AP recalls that the 590,000-barrel-per-day pipeline has had a number of spills since it went into operation in 2010—most recently in 2017, when TransCanada initially reported it had spilled 210,000 gallons (5,000 barrels) in South Dakota. A year later, the company acknowledged the spill had totalled 9,700 barrels, making it one of the worst inland spills in the United States since 2010.

“Keystone has leaked substantially more oil, and more often, in the United States than the company indicated to regulators in risk assessments before operations began in 2010,” Reuters wrote at the time. The 2017 spill “gave further ammunition to environmental groups and other U.S. opponents of another pipeline the company has proposed, the long-delayed Keystone XL.”

The Globe and Mail reported yesterday that the latest spill had shut down TC Energy’s Marketlink pipeline from Cushing, Oklahoma to Nederland, Texas, after the company initially said the connecting line was unaffected. “The initial guesses on a pipeline leak of this magnitude are seven to 10 days (of repairs), which will reduce flows into Cushing by about 3.0 to 3.5 million barrels of heavy crude and some synthetic crude,” said fossil broker Scott Shelton.

But Walsh County emergency response manager Brent Nelson put the repair time closer to two or three months, Reuters reports, prompting OilPrice.com to flag the spill as “disastrous for Canadian oil”.

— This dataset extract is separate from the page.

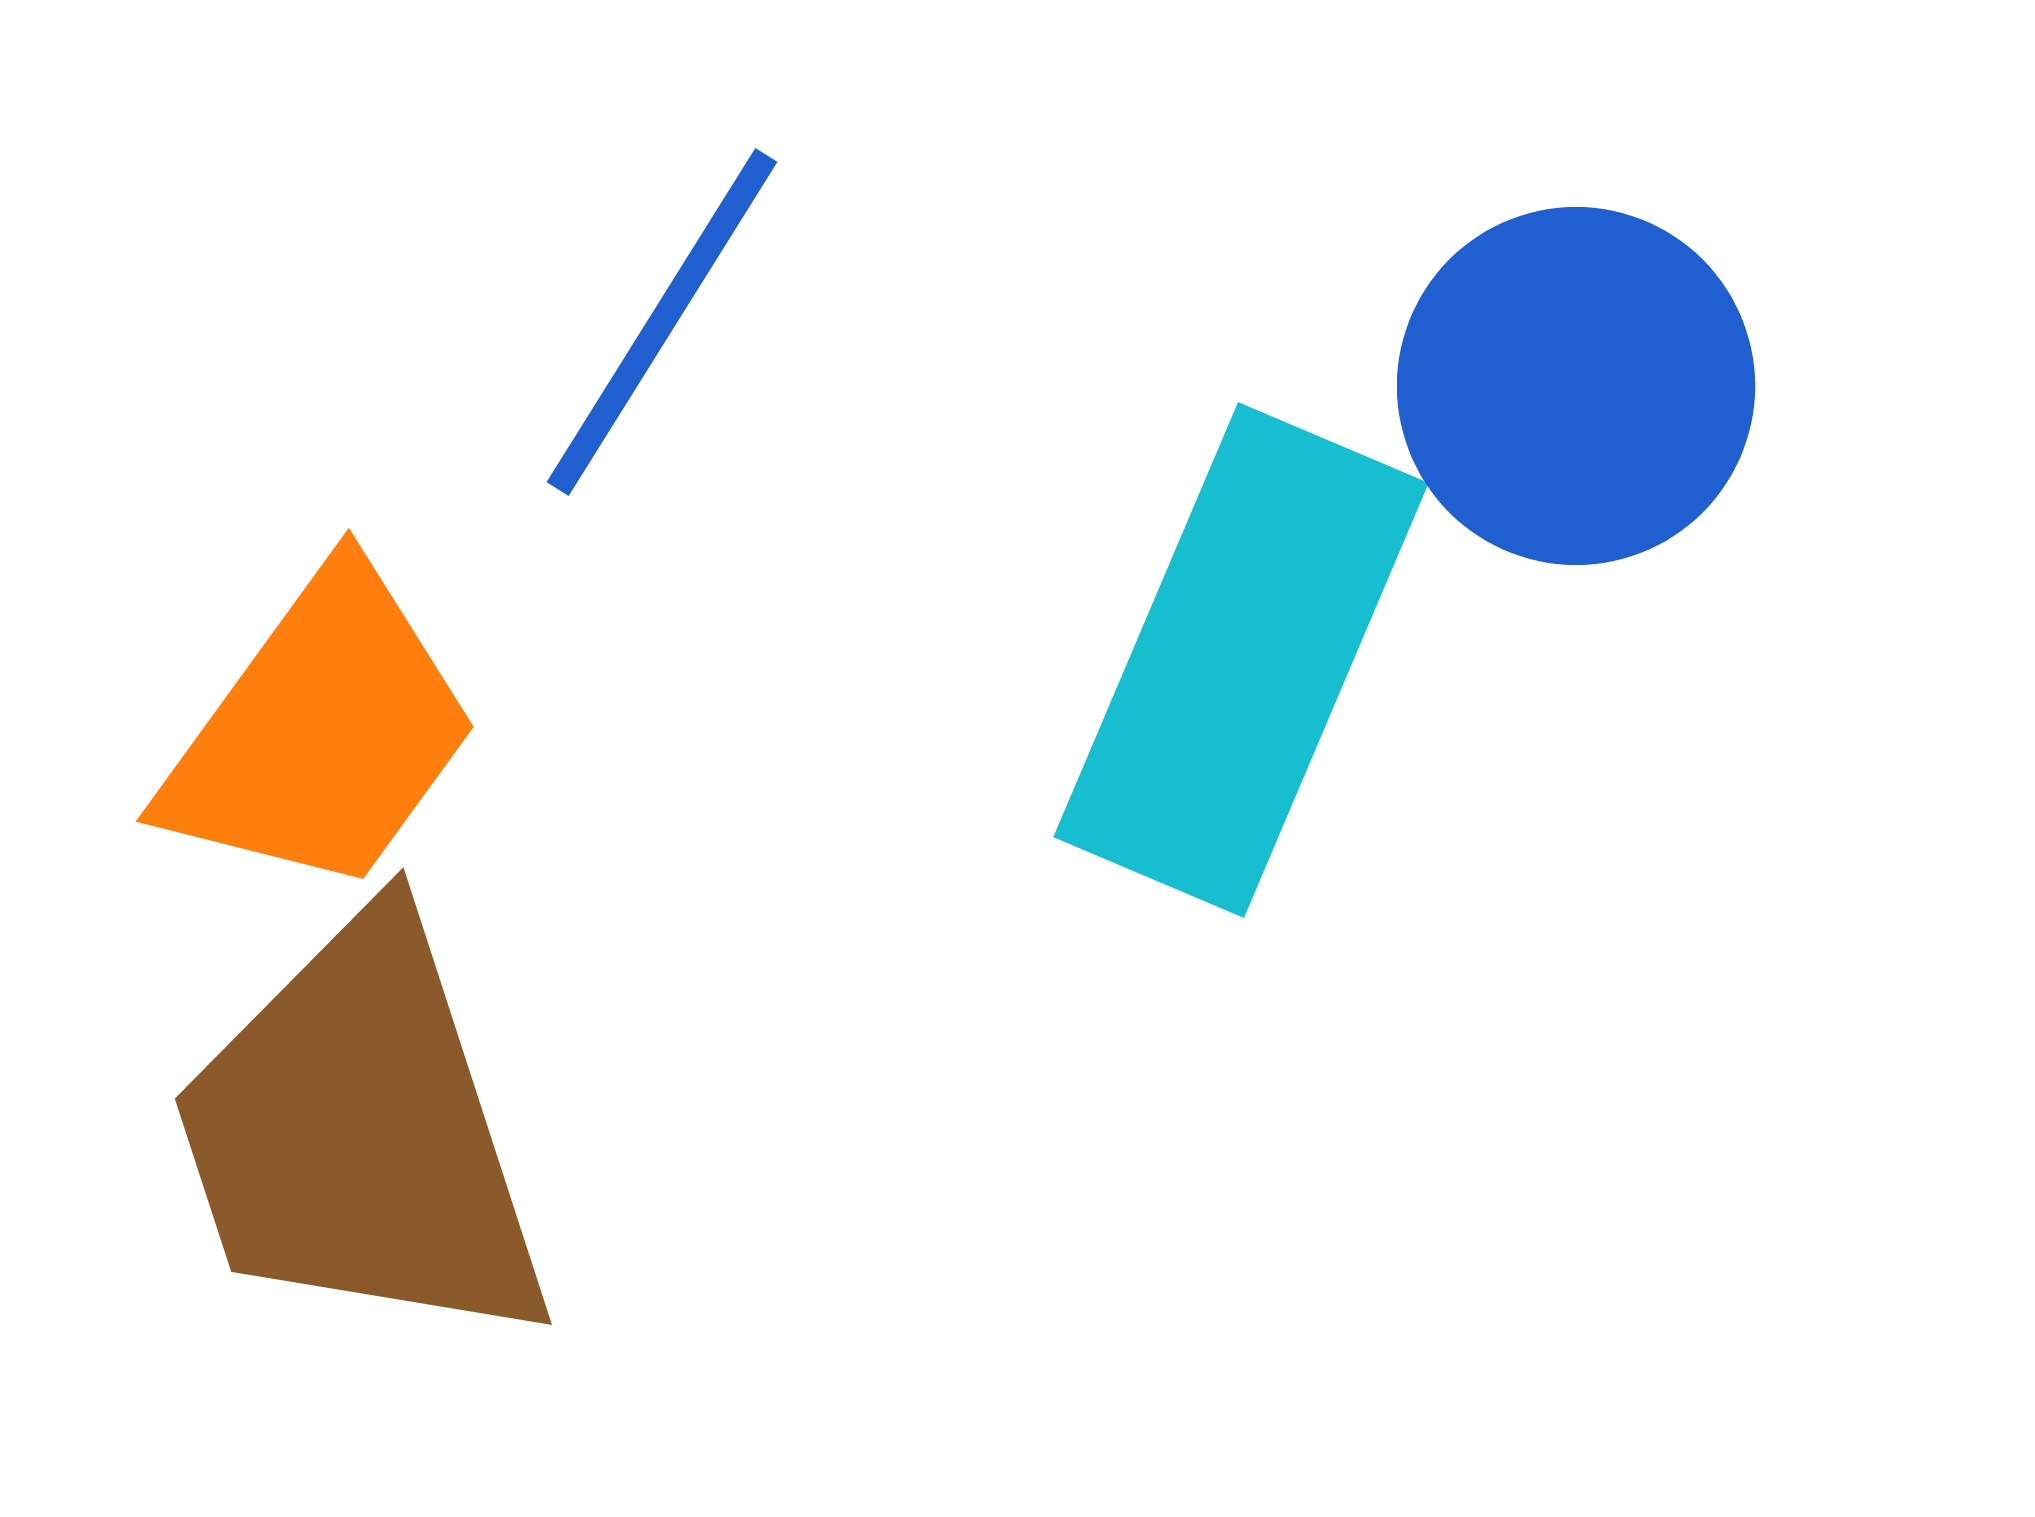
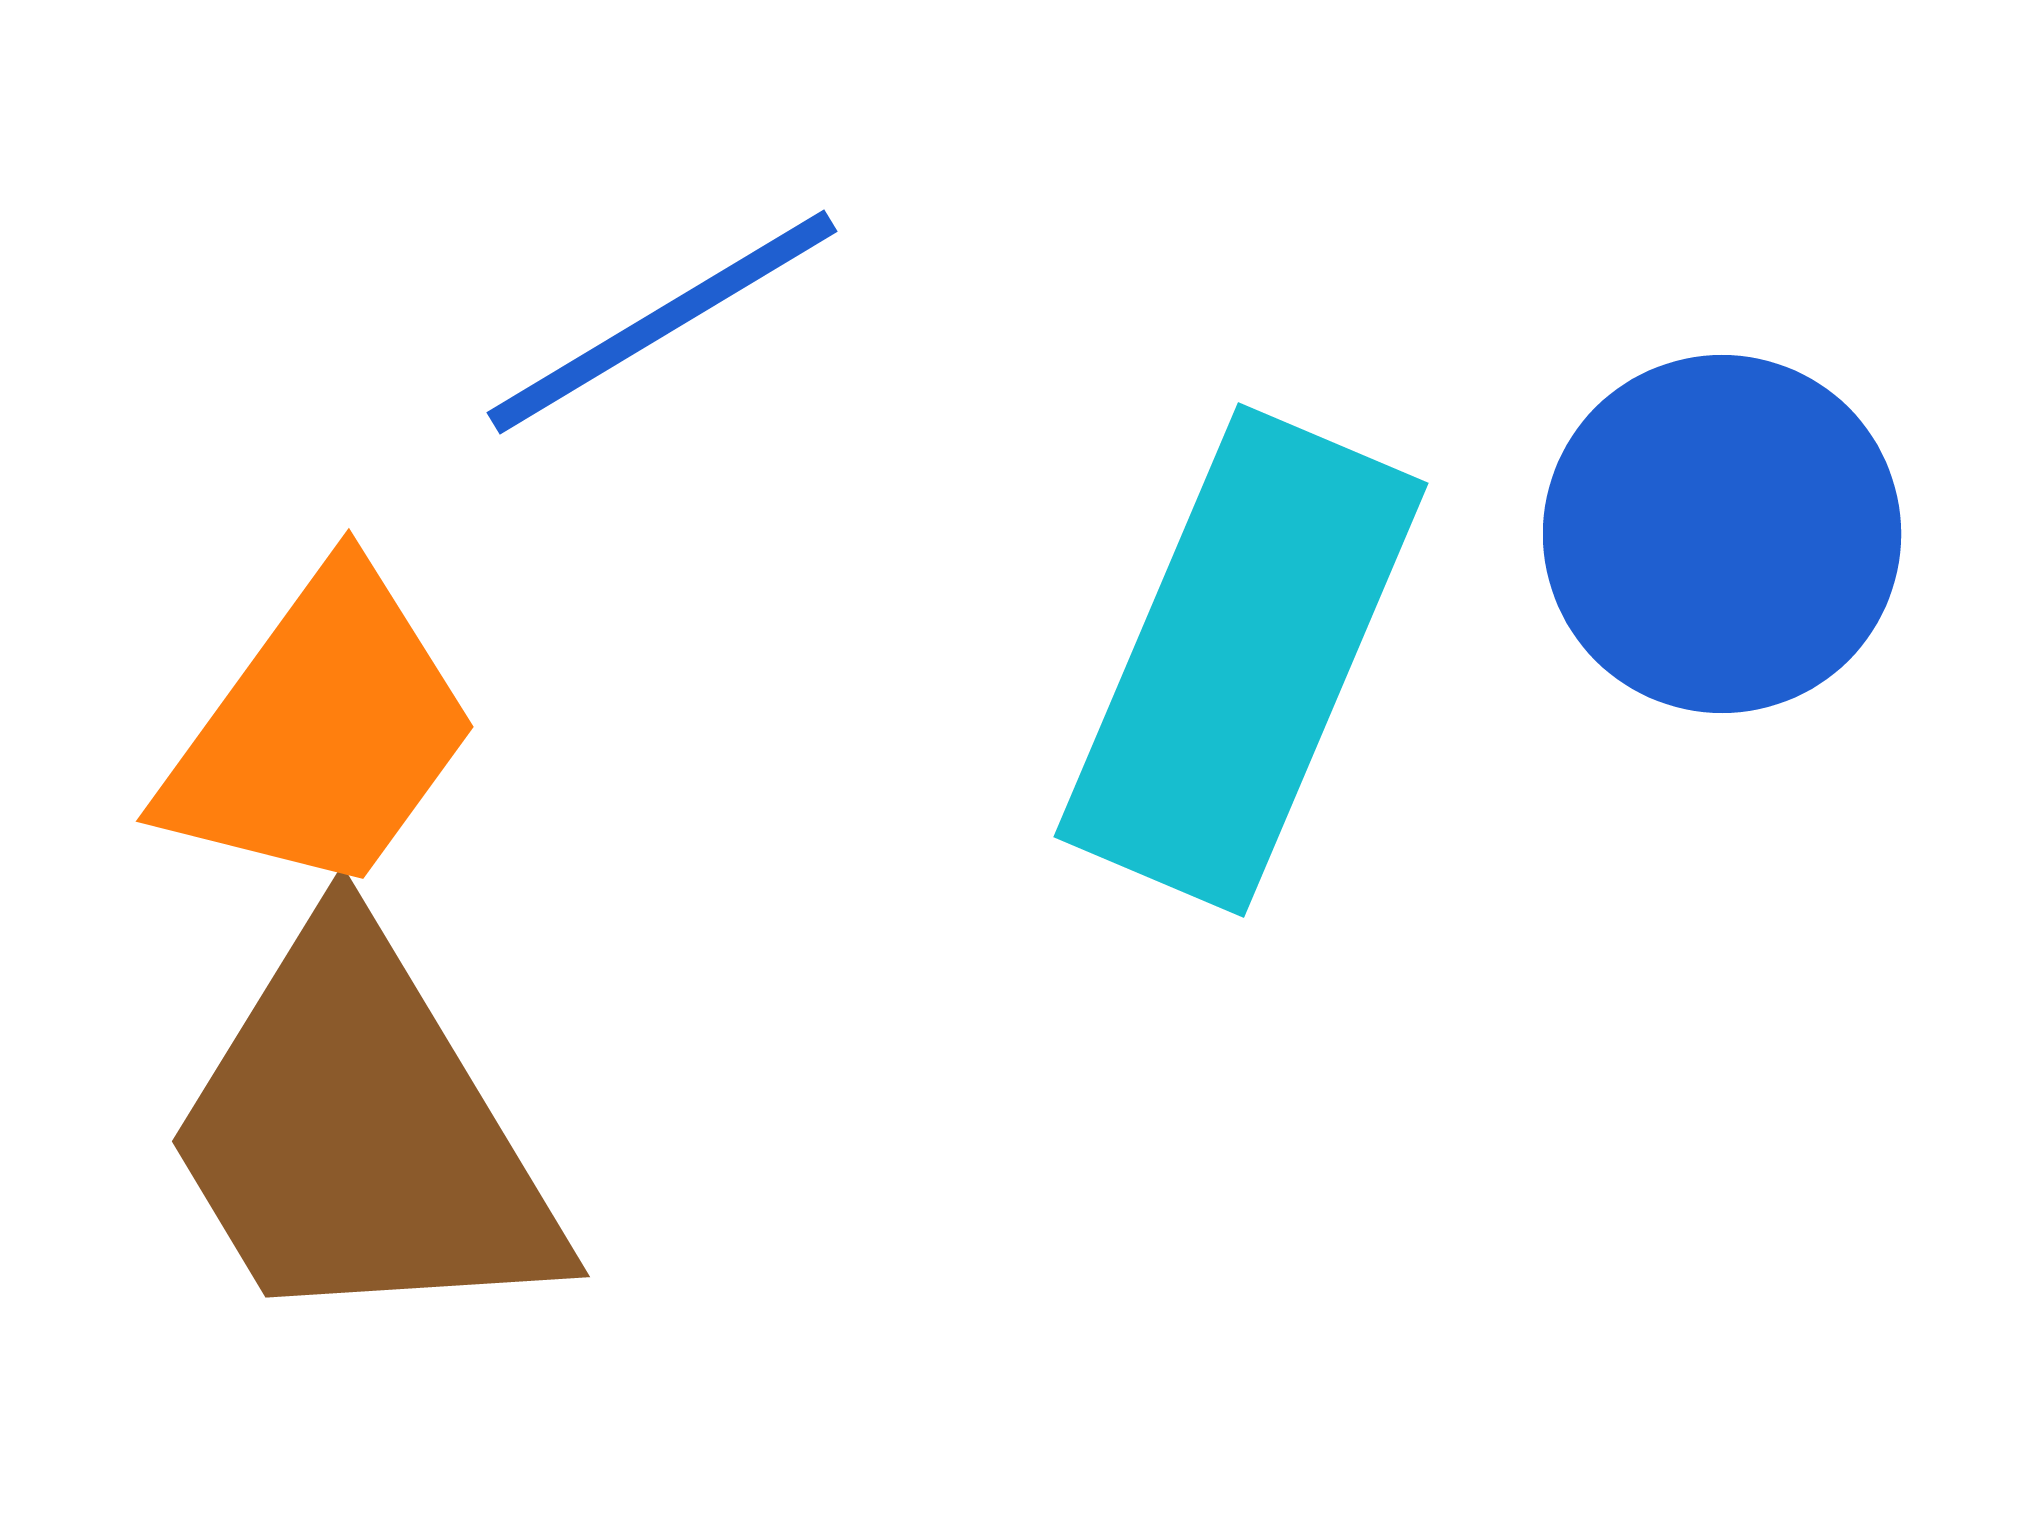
blue line: rotated 27 degrees clockwise
blue circle: moved 146 px right, 148 px down
brown trapezoid: rotated 13 degrees counterclockwise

“The latest spill is yet another reminder that while the industry trumpets pipelines as the safest way to move oil, spills are not exactly a rarity,” notes independent journalist Nick Cunningham. “There are hundreds of significant incidents with pipelines each year, a term that encompasses injuries, fatalities, highly volatile liquid releases, or monetary damages. For instance, there were 636 such incidences in the U.S. in 2018, and 647 the year before, according to data from the Pipeline and Hazardous Materials Safety Administration (PHMSA).”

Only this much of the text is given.